Выяснил это. Это своего рода обходной процесс, но это единственный, который я могу сказать, что на самом деле функционирует. Вам нужно сначала распаковать переменные, а затем добавить новую переменную до конца, а затем собрать обратно.

Если вы расширяетесь по первому измерению, оно довольно короткое: всего 7 строк фактического кода.

#the first variable is 5x3 
v1 = tf.Variable(tf.zeros([5, 3], dtype=tf.float32), "1") 

#the second variable is 1x3 
v2 = tf.Variable(tf.zeros([1, 3], dtype=tf.float32), "2") 

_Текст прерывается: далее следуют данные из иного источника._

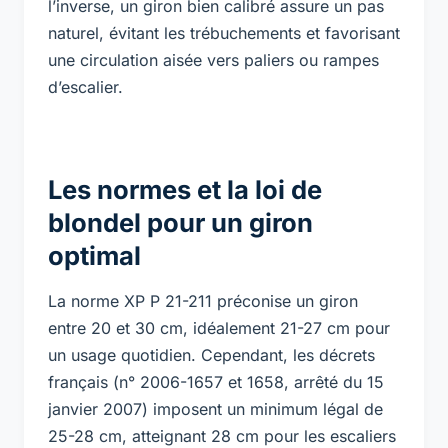
l’inverse, un giron bien calibré assure un pas
naturel, évitant les trébuchements et favorisant
une circulation aisée vers paliers ou rampes
d’escalier.
Les normes et la loi de
blondel pour un giron
optimal
La norme XP P 21-211 préconise un giron
entre 20 et 30 cm, idéalement 21-27 cm pour
un usage quotidien. Cependant, les décrets
français (n° 2006-1657 et 1658, arrêté du 15
janvier 2007) imposent un minimum légal de
25-28 cm, atteignant 28 cm pour les escaliers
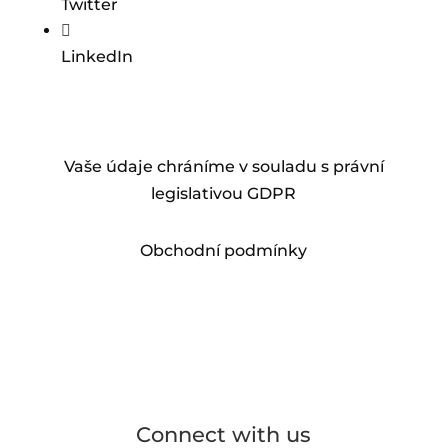
Twitter

LinkedIn
Vaše údaje chráníme v souladu s právní
legislativou GDPR
Obchodní podmínky
Connect with us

#unpack the first variable into a list of size 3 tensors 
#there should be 5 tensors in the list 
change_shape = tf.unpack(v1) 

#unpack the second variable into a list of size 3 tensors 
#there should be 1 tensor in this list 
change_shape_2 = tf.unpack(v2) 

#for each tensor in the second list, append it to the first list 
for i in range(len(change_shape_2)): 
    change_shape.append(change_shape_2[i]) 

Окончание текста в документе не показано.